David Reekie
David Reekie's work is influenced by our reaction and adaptation to the society in which we live. We all live in a world that grows more complex and difficult to comprehend, with its tensions and temptations that pull us in different directions. These conflicts provide ideas from which David creates characters and situations around which he builds scenarios and provides him with a constant source of material for his work.

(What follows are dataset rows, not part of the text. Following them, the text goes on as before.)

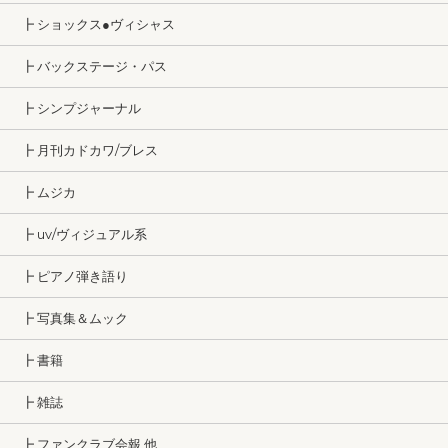
┣ ショックス●ヴィシャス
┣ バックステージ・パス
┣ シンプジャーナル
┣ 月刊カドカワ/ブレス
┣ ムジカ
┣ uv/ヴィジュアル系
┣ ピアノ弾き語り
┣ 写真集＆ムック
┣ 書籍
┣ 雑誌
┣ ファンクラブ会報 他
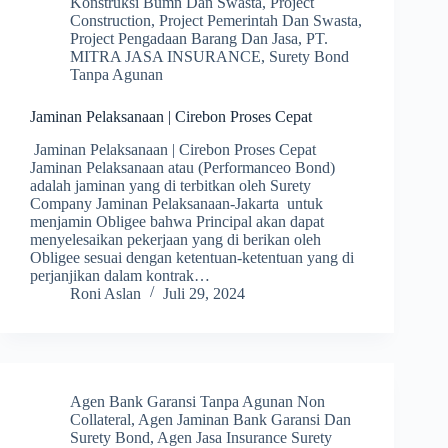
Konstruksi Bumn Dan Swasta
,
Project
Construction
,
Project Pemerintah Dan Swasta
,
Project Pengadaan Barang Dan Jasa
,
PT.
MITRA JASA INSURANCE
,
Surety Bond
Tanpa Agunan
Jaminan Pelaksanaan | Cirebon Proses Cepat
Jaminan Pelaksanaan | Cirebon Proses Cepat
Jaminan Pelaksanaan atau (Performanceo Bond)
adalah jaminan yang di terbitkan oleh Surety
Company Jaminan Pelaksanaan-Jakarta untuk
menjamin Obligee bahwa Principal akan dapat
menyelesaikan pekerjaan yang di berikan oleh
Obligee sesuai dengan ketentuan-ketentuan yang di
perjanjikan dalam kontrak…
Roni Aslan
Juli 29, 2024
Agen Bank Garansi Tanpa Agunan Non
Collateral
,
Agen Jaminan Bank Garansi Dan
Surety Bond
,
Agen Jasa Insurance Surety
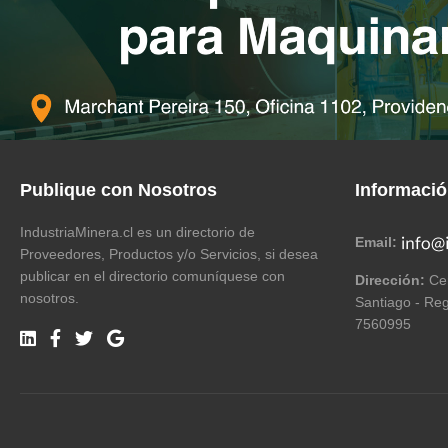
Publique con Nosotros
Informaci
IndustriaMinera.cl es un directorio de
Email:
Proveedores, Productos y/o Servicios, si desea
publicar en el directorio comuníquese con
Dirección:
Cer
nosotros.
Santiago - Reg
7560995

In recent years he has looked at the social and media driven pressures that have forced us to limit the way in which we live and he has devised surreal settings showing how we try to cope with the very limited and purely imagined space that we have created for ourselves.
In more these pieces David engages with man’s loss of identity and society’s attempt to make us all the same, and touch on the dangers of cloning and our loss of individuality.
The piece "Armed and Dangerous" is part of the Robot series started in 2003. In this series David took the image of a Robot and suggested that political figures in our society are so heavily influenced by the media, bureaucracy and peer pressure that they are becoming more robotic in their behaviour and their reaction to world events.
"I remember going to the cinema when I was nine years old to see ‘The Forbidden Planet’ and one of the highlights of the film, for me, was Robby the Robot. It was 1956 and the future was strange and sometimes frightening place. Although Robby was a friendly Robot, there were plenty of mindlessly driven, aggressive Robots in other films of that era."
Although this work has elements from the fifties and a young boy’s fascination with films, toys and the future, it also poses questions about life today and our ability to make our own decisions rather than follow unquestioningly the thoughts and ideas of others.
Whilst these works do warn us about certain individuals in our society, they are also optimistic pieces. After all they are only toys of our making and we can throw them away.